Amortization Surcharge

A +0.20% surcharge applies when the amortization period exceeds 25 years: • 25yr amortization: Standard premium rates above • 26-30yr amortization: Add 0.20% to base premium

Example: 90% LTV with 30yr amortization: 4.00% + 0.20% = 4.20% premium

PST on CMHC Premiums

Provincial sales tax applies to the CMHC premium in four provinces: • Ontario: 8% PST • Quebec: 9% QST • Manitoba: 7% PST • Saskatchewan: 6% PST

PST must be paid upfront at closing — it cannot be added to the insured mortgage. This is an often-overlooked closing cost.

ProvincePST RatePST on $15,500 Premium
Ontario8%$1,240
Quebec9%$1,395
Manitoba7%$1,085
Saskatchewan6%$930
Other provinces0%$0

CMHC Eligibility Requirements

To qualify for CMHC insurance: • Minimum credit score: 600 (many lenders require 680+) • Maximum GDS: 39% (at qualifying rate) • Maximum TDS: 44% (at qualifying rate) • Property must be owner-occupied as primary residence • Property must be in Canada • Borrower must be a Canadian citizen, permanent resident, or have valid work permit • Property purchase price ≤ $1,500,000 (updated December 2024) • Maximum amortization: 25 years (30yr allowed for some properties under $1M)

Down Payment Sources for Insured Mortgages

CMHC-approved down payment sources: • Personal savings (chequing/savings accounts, 90-day history required) • RRSP Home Buyers' Plan withdrawal (up to $35,000/person) • First Home Savings Account (FHSA) withdrawal • Gift from immediate family member (gift letter required, not a loan) • Proceeds from sale of another property

NOT acceptable: • Borrowed funds from unsecured loans or credit cards • Cash (without documented source)

Lender Requirements for Insured Deals

Not all lenders offer insured mortgage programs. CMHC-approved lenders must: • Be federally or provincially regulated financial institutions • Hold an approved lender status from CMHC/Sagen/Canada Guaranty • Follow CMHC underwriting guidelines

BIPS automatically filters lenders to show only those with insured programs for deals requiring CMHC.

Frequently Asked Questions

Can you get CMHC insurance on a rental property?

No. CMHC insurance is only available for owner-occupied residential properties (where the borrower lives as their primary residence). Investment/rental properties require a minimum 20% down payment.

Is CMHC insurance refundable if you sell the house?

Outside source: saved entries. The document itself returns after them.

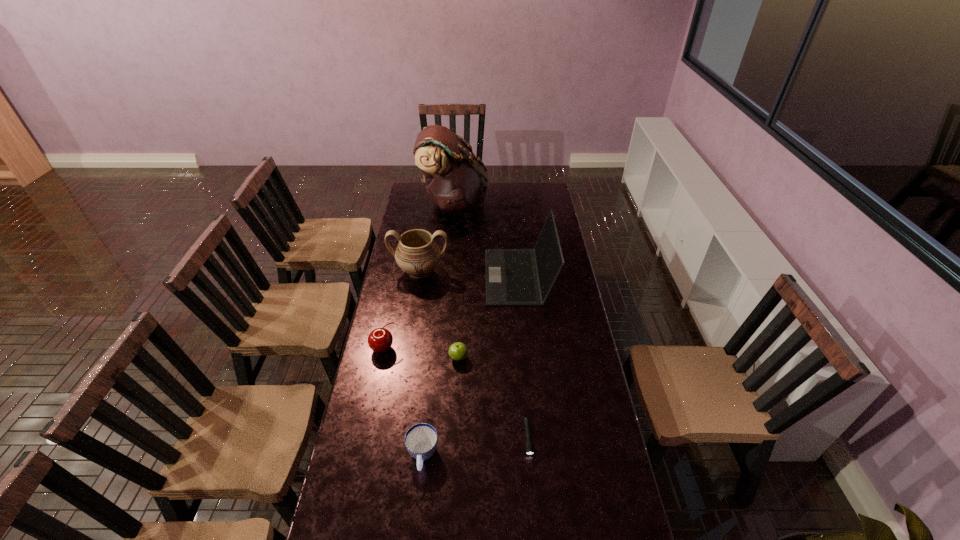 Image resolution: width=960 pixels, height=540 pixels. Find the location of `empty location between the cup and the fourth shortest object`. empty location between the cup and the fourth shortest object is located at coordinates (403, 402).

The width and height of the screenshot is (960, 540). I want to click on empty space that is in between the apple and the satchel, so click(x=456, y=280).

At what (x,y) coordinates should I click in order to perform the action: click on free point between the fourth tallest object and the flashlight. Please return your answer as a coordinate pair (x, y). This screenshot has width=960, height=540. Looking at the image, I should click on (456, 394).

This screenshot has width=960, height=540. Find the location of `blank region between the fourth shortest object and the laptop`. blank region between the fourth shortest object and the laptop is located at coordinates (451, 312).

The image size is (960, 540). In order to click on free spot between the farthest object and the laptop in this screenshot , I will do `click(487, 240)`.

Where is `vacant space that is in between the laptop and the farthest object`? Image resolution: width=960 pixels, height=540 pixels. vacant space that is in between the laptop and the farthest object is located at coordinates (487, 240).

You are a GUI agent. You are given a task and a screenshot of the screen. Output one action in this format:
    pyautogui.click(x=<x>, y=<y>)
    Task: Click on the object that stands as the fourth closest to the laptop
    
    Given the screenshot: What is the action you would take?
    pyautogui.click(x=380, y=340)

Point out which object is positioned as the nearest to the urn. Please provide its 2D coordinates. Your answer should be formatted as a tuple, i.e. [(x, y)], where the tuple contains the x and y coordinates of a point satisfying the conditions above.

[(513, 276)]

Where is `vacant position in the image that satisfies the following two spatial constraints: 1. on the screen of the laptop; 2. on the side of the cup with the handle`? This screenshot has height=540, width=960. vacant position in the image that satisfies the following two spatial constraints: 1. on the screen of the laptop; 2. on the side of the cup with the handle is located at coordinates (538, 456).

At what (x,y) coordinates should I click in order to perform the action: click on free spot that satisfies the following two spatial constraints: 1. on the screen of the laptop; 2. at the lens end of the flashlight. Please return your answer as a coordinate pair (x, y). This screenshot has height=540, width=960. Looking at the image, I should click on (536, 438).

No. The CMHC premium is non-refundable. However, if you port the mortgage to a new property, the insurance follows the mortgage and a new premium is only charged on the difference (if the mortgage increases).

What is the maximum purchase price for CMHC insurance in 2026?

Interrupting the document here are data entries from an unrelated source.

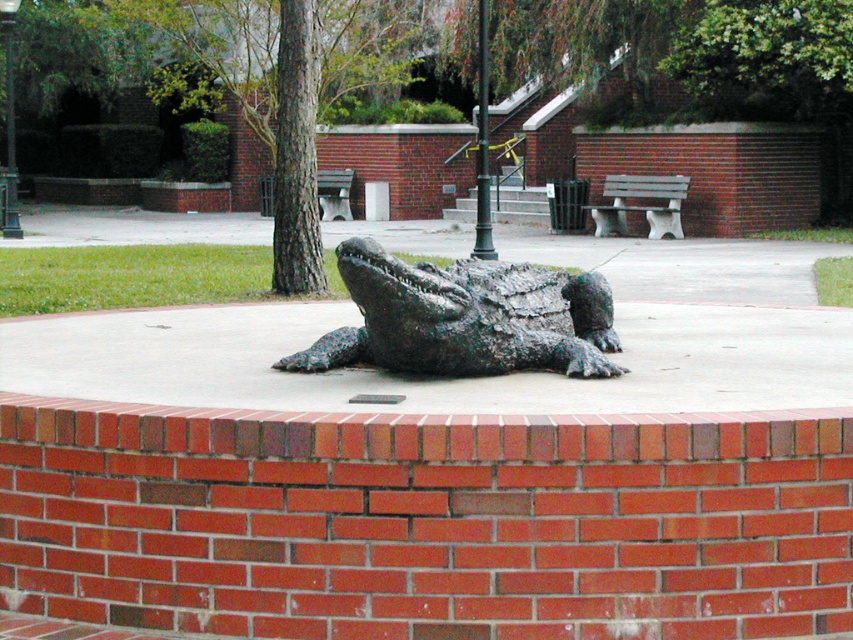 You are standing at the entrance of the park and see the shiny bronze crocodile at center. If you walk straight ahead, will you approach the crocodile or move away from it?

Since you are at the entrance and the shiny bronze crocodile at center is located at coordinates approximately halfway across the park, walking straight ahead would bring you closer to the crocodile.

You are a sculptor who wants to create a miniature version of the shiny bronze crocodile at center and the wooden bench at center. If you want both miniatures to be proportional to each other, which object should you scale down more?

The shiny bronze crocodile at center is smaller than the wooden bench at center in the original image, so to maintain proportion in the miniature versions, the wooden bench at center should be scaled down more than the crocodile since it is larger originally.

You are standing in the park near the alligator statue and want to place a small bench exactly at the point marked as point (x=445, y=365). If the bench is 3 feet wide, will it fit without overlapping the brick wall or the statue?

The point (x=445, y=365) is 22.81 feet away from the viewer. Since the bench is only 3 feet wide, there should be enough space between the point and the brick wall or the statue to place it without overlapping.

As of December 2024, the maximum insurable purchase price is $1,500,000. Properties above this threshold require a minimum 20% down payment and are not eligible for CMHC insurance.

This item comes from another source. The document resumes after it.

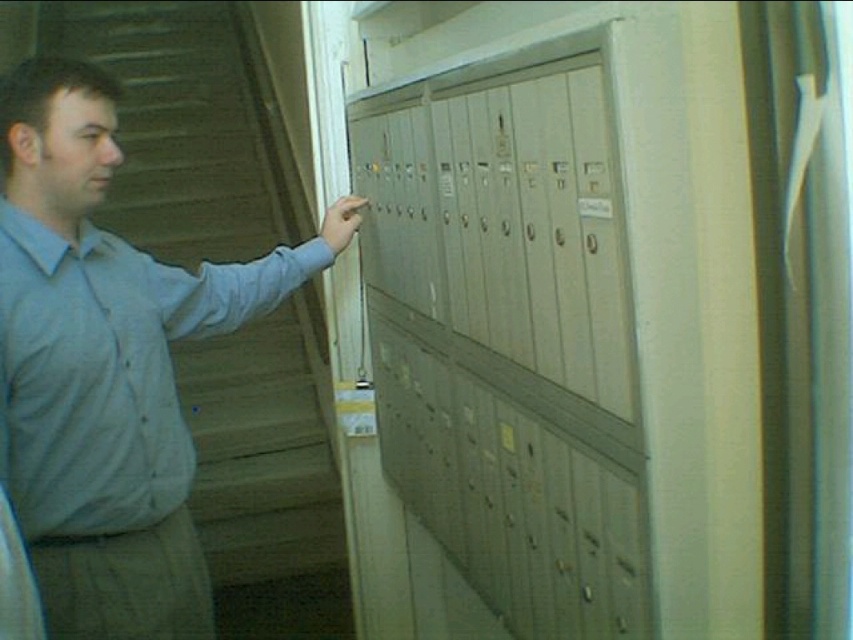 You are a delivery person trying to deliver a package to the metallic gray locker at center. You notice the light blue shirt at left is blocking the path. Considering their sizes, can you fit through the space between them?

The metallic gray locker at center has a lesser width compared to light blue shirt at left. Since the locker is narrower than the shirt, there might not be enough space to pass between them. You should move the light blue shirt at left aside first.

You are a delivery person trying to place a package into the correct locker. The metallic gray locker at center and the light blue shirt at left are in your line of sight. Which object is closer to you?

The metallic gray locker at center is closer to you because it is in front of the light blue shirt at left.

What credit score is needed for CMHC insurance?

CMHC requires a minimum 600 credit score, but many lenders who offer insured programs require 680+. The lender's credit requirement may be stricter than CMHC's minimum.

How does CMHC insurance affect the interest rate?

Counterintuitively, insured mortgages often have LOWER interest rates than conventional mortgages. Because CMHC guarantees repayment, lenders face less risk and offer better rates. The premium cost is offset by the lower rate over a 25-year amortization in many cases.